Through July: Monroe County, Bloomington government meetings mostly electronic, as jabs slow, positive COVID-19 numbers stay stubborn

A key reason that Indiana governor Eric Holcomb this week issued another extension of his emergency health order is the low vaccination rate among state residents.

The order itself  says: “Critically, only 48.1 percent of eligible Hoosiers are fully vaccinated and Indiana ranks 38th of the 50 states with eligible individuals receiving at least a first dose vaccination.”

Monroe County’s numbers are slightly better, but not dramatically so.

About the county’s 55.4-percent vaccination rate, among those who are eligible, county health administrator Penny Caudill said she is concerned about the 45 percent of people who are still not vaccinated. She was speaking at Friday’s weekly press conference of local leaders on pandemic response.

Local officials will be taking advantage of the governor’s health order to continue holding government meetings electronically, on a video-conferencing platform, as they have for the last 16 months. County commissioner Lee Jones said at Friday’s press conference that through July, county meetings would be held electronically, not using a hybrid approach with in-person participation.

The Bloomington mayor’s office confirmed to The B Square on Friday afternoon that the city’s boards and commissions would meet electronically, unless noted otherwise in the meeting announcement.

Caudill said the county had fallen short of her goal, which was to have 60 percent of Monroe County’s eligible residents vaccinated by July 1. Everyone 12 years and older is eligible for at least one of the vaccines that are available.

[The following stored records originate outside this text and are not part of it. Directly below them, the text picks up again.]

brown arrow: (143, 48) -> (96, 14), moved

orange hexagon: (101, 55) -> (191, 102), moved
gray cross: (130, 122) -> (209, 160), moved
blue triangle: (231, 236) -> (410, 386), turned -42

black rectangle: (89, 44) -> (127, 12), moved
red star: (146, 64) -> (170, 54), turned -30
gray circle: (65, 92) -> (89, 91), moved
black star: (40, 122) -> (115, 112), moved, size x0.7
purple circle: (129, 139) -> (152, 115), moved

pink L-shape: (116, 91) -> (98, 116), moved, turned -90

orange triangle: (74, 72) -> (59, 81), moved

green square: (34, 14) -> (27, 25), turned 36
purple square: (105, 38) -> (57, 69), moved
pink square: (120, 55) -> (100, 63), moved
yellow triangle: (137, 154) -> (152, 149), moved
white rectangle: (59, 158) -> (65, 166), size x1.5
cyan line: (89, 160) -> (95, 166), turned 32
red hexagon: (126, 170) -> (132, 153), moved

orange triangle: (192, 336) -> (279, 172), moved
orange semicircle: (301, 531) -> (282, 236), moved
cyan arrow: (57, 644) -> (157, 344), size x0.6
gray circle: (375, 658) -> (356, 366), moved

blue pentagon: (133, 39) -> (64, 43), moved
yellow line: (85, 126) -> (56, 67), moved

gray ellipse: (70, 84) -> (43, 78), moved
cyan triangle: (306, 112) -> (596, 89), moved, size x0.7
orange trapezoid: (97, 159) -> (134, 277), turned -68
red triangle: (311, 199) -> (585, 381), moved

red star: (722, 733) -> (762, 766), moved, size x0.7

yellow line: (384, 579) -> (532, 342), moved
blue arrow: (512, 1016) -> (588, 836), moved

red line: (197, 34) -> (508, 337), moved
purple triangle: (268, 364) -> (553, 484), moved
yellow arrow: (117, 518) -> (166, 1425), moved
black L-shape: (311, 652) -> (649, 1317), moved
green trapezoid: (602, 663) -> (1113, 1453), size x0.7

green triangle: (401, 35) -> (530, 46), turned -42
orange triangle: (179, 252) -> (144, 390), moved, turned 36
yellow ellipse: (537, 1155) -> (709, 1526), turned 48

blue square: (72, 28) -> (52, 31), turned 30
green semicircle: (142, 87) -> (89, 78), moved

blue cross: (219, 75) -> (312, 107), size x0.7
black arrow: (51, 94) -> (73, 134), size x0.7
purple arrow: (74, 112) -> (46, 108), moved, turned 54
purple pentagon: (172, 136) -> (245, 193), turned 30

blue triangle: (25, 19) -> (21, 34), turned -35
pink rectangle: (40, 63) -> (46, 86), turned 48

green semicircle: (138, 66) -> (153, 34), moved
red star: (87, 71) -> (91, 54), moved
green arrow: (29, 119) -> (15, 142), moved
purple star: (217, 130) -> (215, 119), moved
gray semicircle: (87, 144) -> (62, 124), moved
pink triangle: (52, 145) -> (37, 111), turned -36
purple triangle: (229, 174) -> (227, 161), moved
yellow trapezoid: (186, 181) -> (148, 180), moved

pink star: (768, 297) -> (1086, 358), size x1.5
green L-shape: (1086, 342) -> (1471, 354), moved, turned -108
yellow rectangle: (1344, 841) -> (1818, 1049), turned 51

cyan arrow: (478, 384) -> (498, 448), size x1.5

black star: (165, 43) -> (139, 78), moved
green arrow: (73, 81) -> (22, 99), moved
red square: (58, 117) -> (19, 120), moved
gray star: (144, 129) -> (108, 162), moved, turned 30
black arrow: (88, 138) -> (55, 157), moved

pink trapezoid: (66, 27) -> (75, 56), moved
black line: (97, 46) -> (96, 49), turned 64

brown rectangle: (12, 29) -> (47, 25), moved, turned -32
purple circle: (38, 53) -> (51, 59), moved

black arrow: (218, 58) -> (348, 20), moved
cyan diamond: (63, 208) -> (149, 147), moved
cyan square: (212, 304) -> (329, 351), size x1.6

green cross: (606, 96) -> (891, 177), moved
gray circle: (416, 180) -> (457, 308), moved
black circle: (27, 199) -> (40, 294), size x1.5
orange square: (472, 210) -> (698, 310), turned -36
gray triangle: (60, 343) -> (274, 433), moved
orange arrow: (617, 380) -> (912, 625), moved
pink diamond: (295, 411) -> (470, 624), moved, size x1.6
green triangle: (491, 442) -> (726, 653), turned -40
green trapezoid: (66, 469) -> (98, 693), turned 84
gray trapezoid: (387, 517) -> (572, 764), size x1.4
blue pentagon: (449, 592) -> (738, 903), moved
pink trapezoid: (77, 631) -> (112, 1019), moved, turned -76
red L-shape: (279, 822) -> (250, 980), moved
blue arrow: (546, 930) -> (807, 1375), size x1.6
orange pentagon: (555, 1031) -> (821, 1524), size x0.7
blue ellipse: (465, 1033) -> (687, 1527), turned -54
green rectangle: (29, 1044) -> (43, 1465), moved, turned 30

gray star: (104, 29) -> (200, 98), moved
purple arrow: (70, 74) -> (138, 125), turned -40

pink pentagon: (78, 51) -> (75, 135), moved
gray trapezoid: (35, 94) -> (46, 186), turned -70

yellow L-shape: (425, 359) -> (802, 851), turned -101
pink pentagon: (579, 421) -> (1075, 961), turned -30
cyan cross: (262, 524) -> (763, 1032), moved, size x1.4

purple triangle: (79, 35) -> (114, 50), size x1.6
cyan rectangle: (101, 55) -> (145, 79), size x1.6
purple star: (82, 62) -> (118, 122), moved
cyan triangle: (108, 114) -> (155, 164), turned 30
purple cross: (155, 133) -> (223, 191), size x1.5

Caudill noted that in the next 60 days,  the community will be going through the festival and vacation seasons, and the start of school will approach. She warned: “We can expect increased spread of the virus, if we don’t get vaccinated and get ahead of this spread.”

After starting the year at around 80 cases a day, the rolling average of confirmed positive cases in Monroe County has been in single digits since the third week of May. But since then, the rolling average has persisted at around 5 or 6 cases a day.

Over the last two weeks, the number of fully vaccinated people in the county has increased on average by only about 100 each day. That’s a sharp contrast to April numbers when on some individual days the number of additional vaccinations approached 2,000.

Vaccination, as opposed to re-instituting a mask mandate or other restrictions on behavior, is the key to the county’s strategy for keeping the lid on the pandemic.

Caudill said, “None of us want to go back to mandatory mask mandates or isolation from our loved ones, restrictions on business volumes.”

The local strategy of relying on vaccines also applies to several variants of the COVID-19 virus, including the Delta variant, which has been found to spread more quickly. In Indiana, about 60 percent of cases involve some variant.  Less than 4 percent of variant cases are due to the Delta variant, based on the numbers reported by Indiana’s dashboard.

According to an AP news report, almost half (45 percent) of the variant cases in Orange County, California are currently due to the Delta variant.

The vaccination rate among the city of Bloomington’s employees is consistent with the countywide figure of around 55 percent. Bloomington mayor John Hamilton said at Friday’s press conference that 522 of the city’s roughly 900 employees had applied for the $100 credit they can receive for submitting documentation of their vaccination.

A survey of city of Bloomington employees about their reasons for not getting vaccinated could affect the way local officials approach the effort to get more people vaccinated.

At Friday’s press conference, Hamilton said about 200 city workers responded to the survey. Of those who responded, 80 percent said they were vaccinated.

According to Hamilton, for the other roughly 40 employees, the number one reason that they gave for not getting vaccinated was: too many unknowns about the vaccine.

When unvaccinated survey respondents were asked what could convince them to get vaccinated, more than half said “nothing,” Hamilton reported.